A product defect is a legal term for a product that does not operate or perform as it was advertised to, or according to its original purpose. An example would be the airbags on a vehicle failing to deploy upon impact. Any product defect can be extremely dangerous to the health and/or safety of the consumer. Section 2 of the third restatement of torts distinguishes three major kinds of possible liability claims:
Design defects are flaws in the engineering of the product. If a product is designed to protect the user, but fails to accomplish this because of poor engineering ideas, the product could be said to have a design defect. A simple, hypothetical example of this would be a bicycle helmet made out of glass. The helmet was originally designed to protect the user’s head from falling objects, or if the person were to fall and strike their head on the ground. In either of these cases the glass helmet would shatter, possibly cutting the person’s head, and leaving their head exposed to other potential dangers. This would be classified as a design defect, because the original design does not accomplish the task of protecting the wearer’s head.

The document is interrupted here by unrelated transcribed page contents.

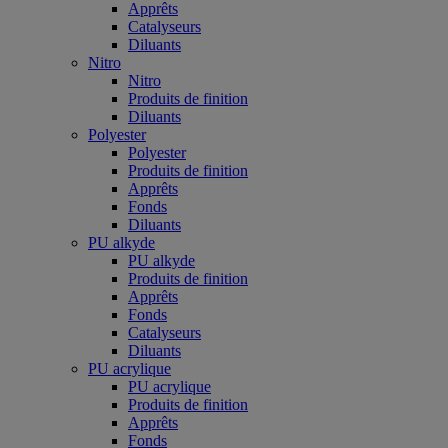
Apprêts
Catalyseurs
Diluants
Nitro
Nitro
Produits de finition
Diluants
Polyester
Polyester
Produits de finition
Apprêts
Fonds
Diluants
PU alkyde
PU alkyde
Produits de finition
Apprêts
Fonds
Catalyseurs
Diluants
PU acrylique
PU acrylique
Produits de finition
Apprêts
Fonds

Manufacturing defects are flaws in the building or assembly of the product, or any of the parts used in the product. A hypothetical example of this would be if a company was to design a helmet made out of plastic, but the manufacturers negligently made it out of glass. Other parties involved that could contribute to a manufacturing defect are those that fabricated the plastic intended for the helmet. If the manufacturers did make the helmet out of the plastic requested by the designer, but the company that fabricated the plastic accidently used glass, this would result in a manufacturing defect because the product does not provide the protection it is intended to, due to the negligence of the manufacturer. The helmet would have provided the protection it was intended to if it had been made according to the design.
Marketing defects occur when a description or advertisement of the product promises a service that the product does not actually provide. A hypothetical example of a marketing defect would be if a company designs a bicycle helmet to be made out of plastic, and the manufacturers build the helmet to the specifications of the design, but in a television commercial or on the packaging of the helmet, the consumer is promised that the helmet is indestructible. When the helmet is shot by a gun, or run over by a truck, because it is actually made of plastic, it will not stop the bullet, nor withstand the weight of the truck according to the promise made. Those at fault are the marketers and advertisers for the product because they are the ones who promised that this product is bulletproof, because of their error, this would be considered a marketing defect.
Failure to warn is any potential hazard that is left out of a caution or warning portion in the description of a product, or the lack of a warning label at all. For example, a cigarette package that says the product may cause lung cancer but fails to mention that it can also cause mouth disease, is considered failure to warn. Or, if you are served a fresh brewed cup of coffee at a drive through coffee shop, and the cup you are given, containing the hot coffee, does not inform you that the contents are extremely hot. Because there is an incomplete notice, or complete absence of a warning, this would be considered a marketing defect because of its failure to warn.
We as consumers expect excellence in the products we purchase or use, and usually this is what we receive. Due to the safety measures taken, the testing and the precise scrutiny of careful designers, manufacturers and marketers, we have become expectant of defect free products, and intolerant of anything sub-par. Because we are so used to excellent products, when a defective product does find its way into the market, we are generally unprepared and unaware of the potential threat.
You expect the brakes in your new car to function correctly as per their definition, however if they were to be defective and not stop the car as you expected them to, this would now be a life threatening situation. If your fire extinguisher did not help to put out a fire as it was intended, a life threatening circumstance instantly becomes much more dangerous due to a defective product. There are many situations where a product you need may be defective and this can greatly inconvenience you, or in some cases, put your life in danger.